Foreign ministers of the European countries involved in the Iran nuclear deal will hold a meeting with Iranian representatives to discuss the future of the agreement.
“We will meet with my British and German colleagues on Monday, and also with representatives of Iran, to consider the entire situation,” French Foreign minister Jean-Yves Le Drian said in an interview with French radio.
The announcement of the summit comes after US President Donald Trump decided on Tuesday the US will pull out of the accord.
Le Drian said in the interview “the deal is not dead”, and that French President Emmanuel Macron will reach out to Iranian President Hassan Rouhani to discuss the future of the JCPOA.
Germany also reiterated it also wants to uphold the deal. Foreign Minister Heiko Maas said “the deal makes the world safer”, adding that Germany could find no legitimate reason for pulling out of the deal.
On Twitter, UK Foreign Minister Boris Johnson said he regretted the US no longer taking part in the nuclear deal.

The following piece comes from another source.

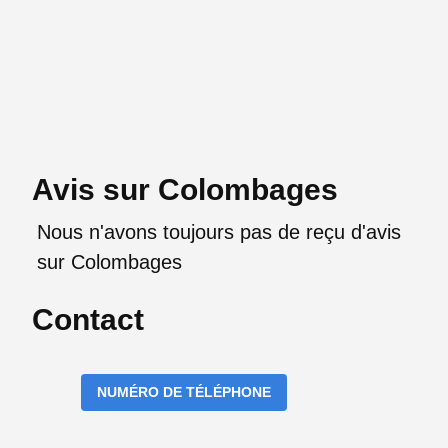
Avis sur Colombages
Nous n'avons toujours pas de reçu d'avis
sur Colombages
Contact
NUMÉRO DE TÉLÉPHONE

“UK remains strongly committed to the JCPoA, and will work with E3 partners and the other parties to the deal to maintain it,” he added.
Deeply regret US decision to withdraw from the Iran nuclear deal. UK remains strongly committed to the JCPoA, and will work with E3 partners and the other parties to the deal to maintain it. Await more detail on US plan.
— Boris Johnson (@BorisJohnson) May 8, 2018
Federica Mogherini, he top European Union foreign diplomat, called on the international community to preserve the Iran nuclear deal.
“The EU will remain committed to the continued full and effective implementation of the nuclear deal,” Mogherini said from Brussels.
Iran has said it also remains committed to the deal.
In a response, President Hassan Rouhani said: “If we achieve the deal’s goals in cooperation with other members of the deal, it will remain in place.
On Tuesday, Trump announced the US would withdraw from the JCPOA and reinstating sanctions against Iran.
The agreement lifted sanctions on Iran if it promised not to continue its nuclear weapons program and would undergo stringent monitoring and inspections of its remaining nuclear facilities and capabilities.
The International Atomic Energy Agency (IAEA), which has carried out the inspections since the deal was signed, has found no evidence Iran was not holding up to its side of the deal.